Just before the black hood was drawn over his face, a doomed man faced the crowd that gathered at 5 a.m. to witness the only execution ever recorded in southwestern Minnesota's Redwood County.
"I stand on this platform … a poor unfortunate man who in a few minutes must swing," William Rose said from the Redwood Falls gallows on Oct. 16, 1891. "I see a number of faces before me which will live to see the day that I shall be declared innocent."
The botched hanging that followed "was more like a hog killing than a judicial execution," this newspaper reported, detailing how the rope snapped "as though it were a cotton thread." Rose's body crashed to the hard floor of the execution room. Unconscious, his pulse still perceptible for nearly five minutes, Rose was hauled back up to a second noose. After 23 minutes, he was cut down and placed in a burl coffin with an etched plate that read: "At rest."

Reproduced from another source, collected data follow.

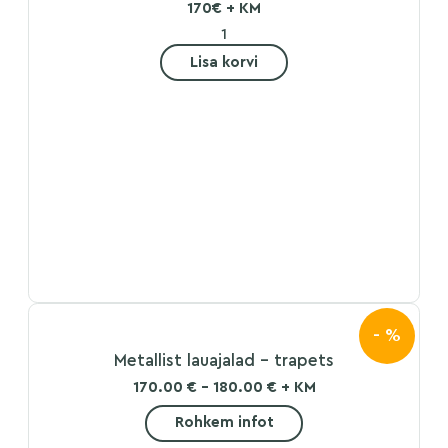
170€ + KM
Lisa korvi
- %
Metallist lauajalad – trapets
170.00 € - 180.00 € + KM
Rohkem infot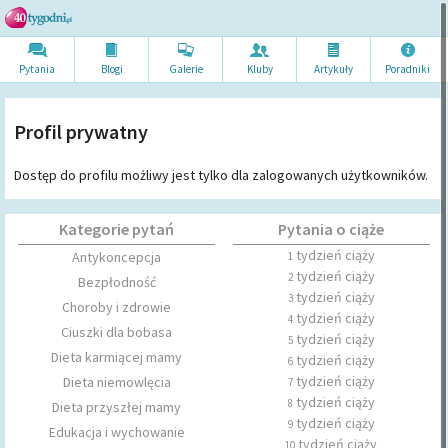
Pytania
Blogi
Galerie
Kluby
Artykuł
y
Poradni
ki
Profil prywatny
Dostęp do profilu możliwy jest tylko dla zalogowanych użytkowników.
Kategorie pytań
Pytania o ciąże
tydzień ciąży
Antykoncepcja
1
tydzień ciąży
2
Bezpłodność
tydzień ciąży
3
Choroby i zdrowie
tydzień ciąży
4
Ciuszki dla bobasa
tydzień ciąży
5
Dieta karmiącej mamy
tydzień ciąży
6
tydzień ciąży
Dieta niemowlęcia
7
tydzień ciąży
8
Dieta przyszłej mamy
tydzień ciąży
9
Edukacja i wychowanie
tydzień ciąży
10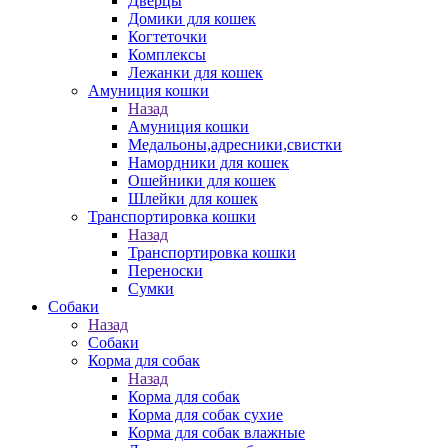
Дверцы
Домики для кошек
Когтеточки
Комплексы
Лежанки для кошек
Амуниция кошки
Назад
Амуниция кошки
Медальоны,адресники,свистки
Намордники для кошек
Ошейники для кошек
Шлейки для кошек
Транспортировка кошки
Назад
Транспортировка кошки
Переноски
Сумки
Собаки
Назад
Собаки
Корма для собак
Назад
Корма для собак
Корма для собак сухие
Корма для собак влажные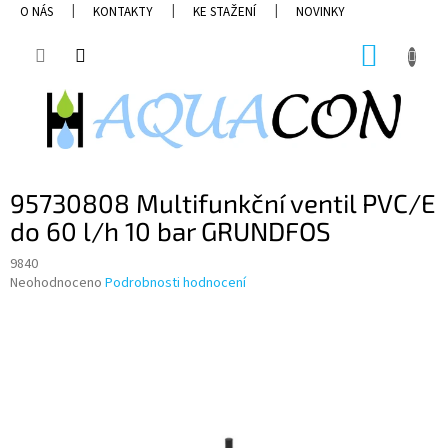
Přejít
O NÁS
KONTAKTY
KE STAŽENÍ
NOVINKY
na
obsah
NÁKUP
KOŠÍK
95730808 Multifunkční ventil PVC/E
do 60 l/h 10 bar GRUNDFOS
9840
Průměrné
Neohodnoceno
Podrobnosti hodnocení
hodnocení
produktu
je
0,0
z
5
hvězdiček.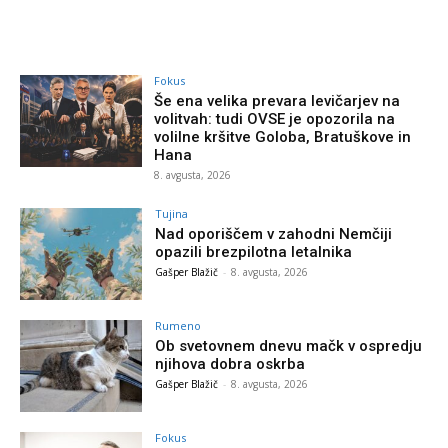
Fokus
Še ena velika prevara levičarjev na
volitvah: tudi OVSE je opozorila na
volilne kršitve Goloba, Bratuškove in
Hana
8. avgusta, 2026
Tujina
Nad oporiščem v zahodni Nemčiji
opazili brezpilotna letalnika
Gašper Blažič
-
8. avgusta, 2026
Rumeno
Ob svetovnem dnevu mačk v ospredju
njihova dobra oskrba
Gašper Blažič
-
8. avgusta, 2026
Fokus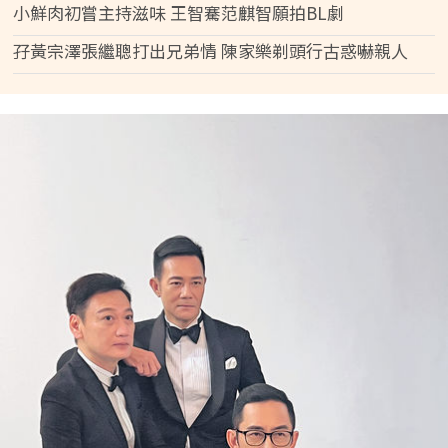
小鮮肉初嘗主持滋味 王智騫范麒智願拍BL劇
孖黃宗澤張繼聰打出兄弟情 陳家樂剃頭行古惑嚇親人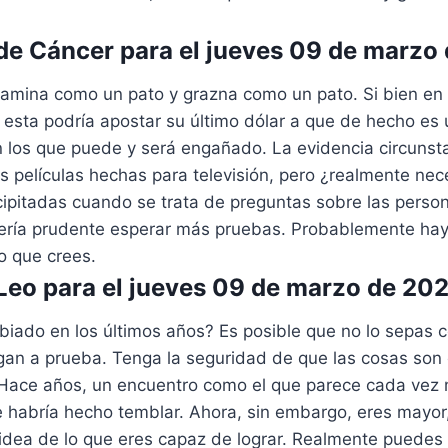
e Cáncer para el jueves 09 de marzo
camina como un pato y grazna como un pato. Si bien en 
 esta podría apostar su último dólar a que de hecho es
los que puede y será engañado. La evidencia circunst
as películas hechas para televisión, pero ¿realmente nec
cipitadas cuando se trata de preguntas sobre las pers
ría prudente esperar más pruebas. Probablemente ha
lo que crees.
eo para el jueves 09 de marzo de 20
iado en los últimos años? Es posible que no lo sepas 
gan a prueba. Tenga la seguridad de que las cosas so
. Hace años, un encuentro como el que parece cada vez 
 habría hecho temblar. Ahora, sin embargo, eres mayor
idea de lo que eres capaz de lograr. Realmente puedes l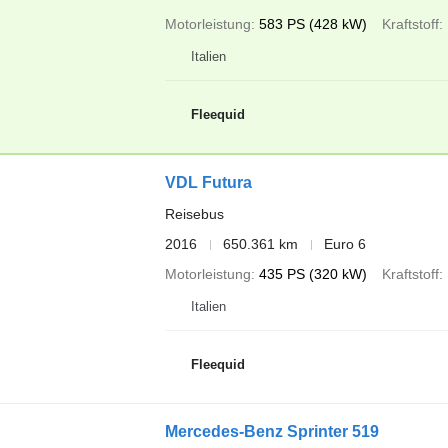
Motorleistung
583 PS (428 kW)
Kraftstoff
Italien
Fleequid
VDL Futura
Reisebus
2016
650.361 km
Euro 6
Motorleistung
435 PS (320 kW)
Kraftstoff
Italien
Fleequid
Mercedes-Benz Sprinter 519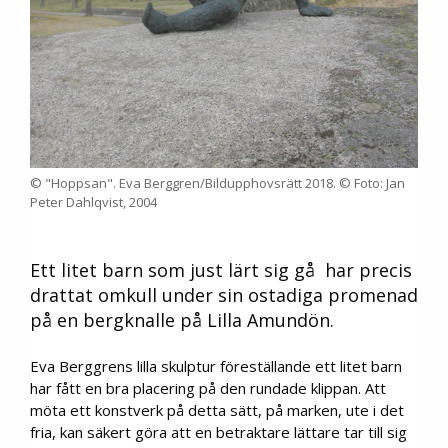
© "Hoppsan". Eva Berggren/Bildupphovsrätt 2018. © Foto: Jan
Peter Dahlqvist, 2004
Ett litet barn som just lärt sig gå har precis
drattat omkull under sin ostadiga promenad
på en bergknalle på Lilla Amundön.
Eva Berggrens lilla skulptur föreställande ett litet barn
har fått en bra placering på den rundade klippan. Att
möta ett konstverk på detta sätt, på marken, ute i det
fria, kan säkert göra att en betraktare lättare tar till sig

Nearly 130 years later, Patricia Lubeck won't let Rose's case rest. A retired curator from the county museum, Lubeck has written two books that chronicle a love triangle that couldn't get more tragic. In addition to his prolonged hanging, a young woman he loved, Grace Lufkin, committed suicide after her father, Moses Lufkin, was fatally shot through a window — a crime for which Rose was finally convicted after two earlier hung juries.

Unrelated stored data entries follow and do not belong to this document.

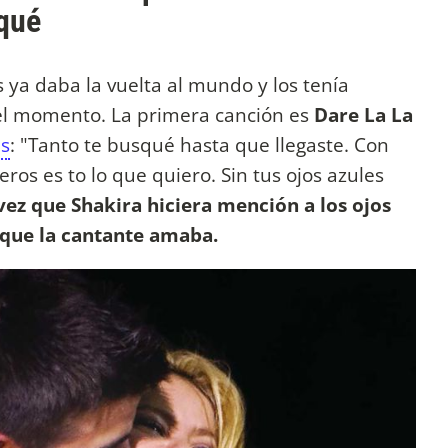
qué
s ya daba la vuelta al mundo y los tenía
el momento. La primera canción es
Dare La La
as
: "Tanto te busqué hasta que llegaste. Con
eros es to lo que quiero. Sin tus ojos azules
 vez que Shakira hiciera mención a los ojos
o que la cantante amaba.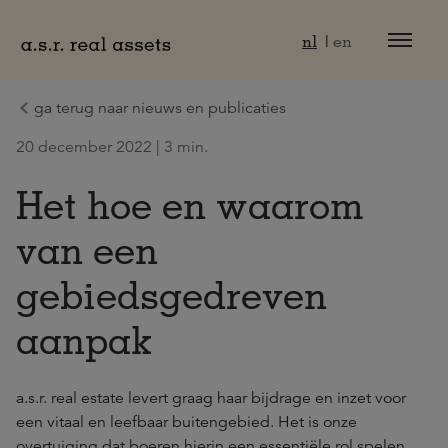
Naar hoofdinhoud
nl
en
ga terug naar nieuws en publicaties
20 december 2022 | 3 min.
Het hoe en waarom
van een
gebiedsgedreven
aanpak
a.s.r. real estate levert graag haar bijdrage en inzet voor
een vitaal en leefbaar buitengebied. Het is onze
overtuiging dat boeren hierin een essentiële rol spelen.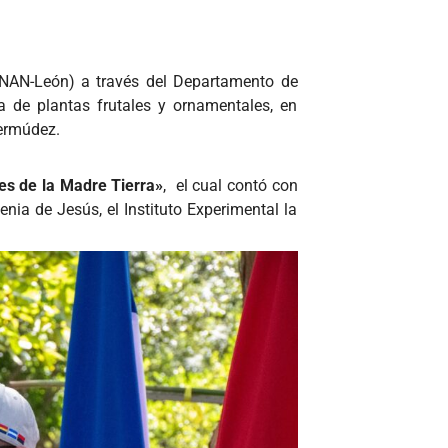
NAN-León) a través del Departamento de
ga de plantas frutales y ornamentales, en
Bermúdez.
es de la Madre Tierra»
, el cual contó con
enia de Jesús, el Instituto Experimental la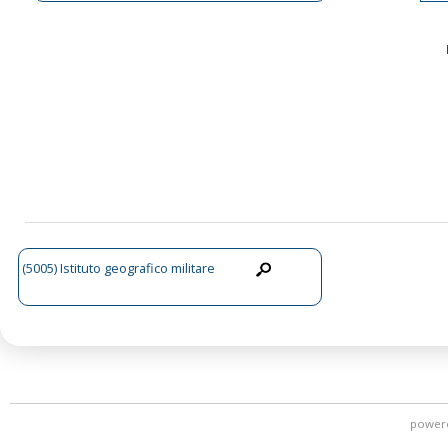
(5005) Istituto geografico militare
power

"Many think that when the rope broke, God was sending a message," said Lubeck, who combed through boxes of trial transcripts and thinks Rose might have been wrongly hanged.
"I can't prove he was innocent," she said from her home in Belview, not far from the scene of the 1888 crime in Gales Township. "I was outraged by what he went through and felt I was the voice for William Rose."
Rose was born in Illinois in 1861, making him 30 when he was executed. Moses Lufkin, 30 years older, came from Maine. They both settled in southwestern Minnesota about 1878 on neighboring parcels and began to clash after Lufkin's cow wandered into Rose's cornfield.
"The quarrel grew into a fully developed feud," one newspaper said, when Rose fell in love with Lufkin's daughter, Grace.